Excerpted data:

____________

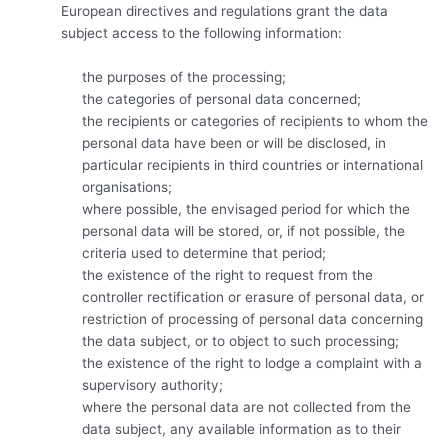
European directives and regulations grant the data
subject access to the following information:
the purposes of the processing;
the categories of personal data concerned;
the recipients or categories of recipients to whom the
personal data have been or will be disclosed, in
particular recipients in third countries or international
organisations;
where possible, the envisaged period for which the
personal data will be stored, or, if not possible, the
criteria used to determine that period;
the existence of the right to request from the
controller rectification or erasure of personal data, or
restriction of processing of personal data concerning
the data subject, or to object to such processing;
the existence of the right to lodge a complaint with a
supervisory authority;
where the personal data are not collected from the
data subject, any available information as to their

____________

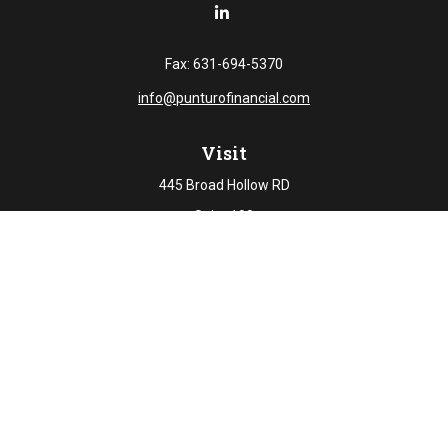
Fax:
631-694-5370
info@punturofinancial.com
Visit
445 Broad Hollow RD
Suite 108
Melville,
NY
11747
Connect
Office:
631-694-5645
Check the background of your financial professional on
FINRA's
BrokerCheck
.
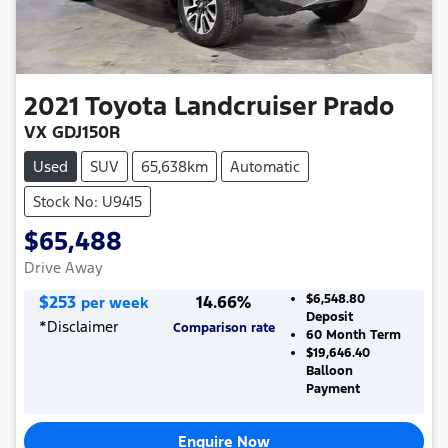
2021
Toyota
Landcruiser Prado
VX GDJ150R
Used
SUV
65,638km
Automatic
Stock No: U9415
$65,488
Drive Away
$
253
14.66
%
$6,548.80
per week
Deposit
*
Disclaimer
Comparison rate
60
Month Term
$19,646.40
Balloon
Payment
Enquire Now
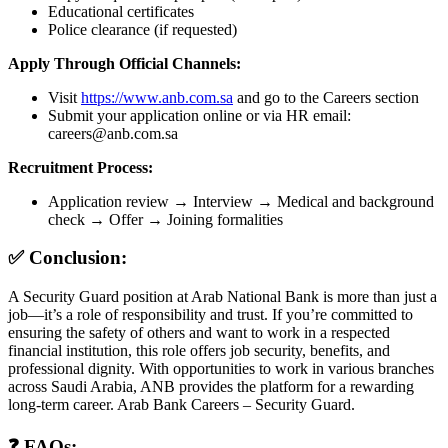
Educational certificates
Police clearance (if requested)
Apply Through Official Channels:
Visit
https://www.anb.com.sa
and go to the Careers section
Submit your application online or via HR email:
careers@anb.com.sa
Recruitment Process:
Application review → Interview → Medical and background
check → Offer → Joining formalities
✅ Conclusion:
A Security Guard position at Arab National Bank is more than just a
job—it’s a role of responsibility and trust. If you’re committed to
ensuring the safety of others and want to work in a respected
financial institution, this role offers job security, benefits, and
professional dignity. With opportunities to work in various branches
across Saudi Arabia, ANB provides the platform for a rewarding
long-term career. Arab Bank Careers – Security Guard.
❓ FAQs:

____________

Given the word "where", show every line of the records that contains it.

Solution to the problem:
where possible, the envisaged period for which the
where the personal data are not collected from the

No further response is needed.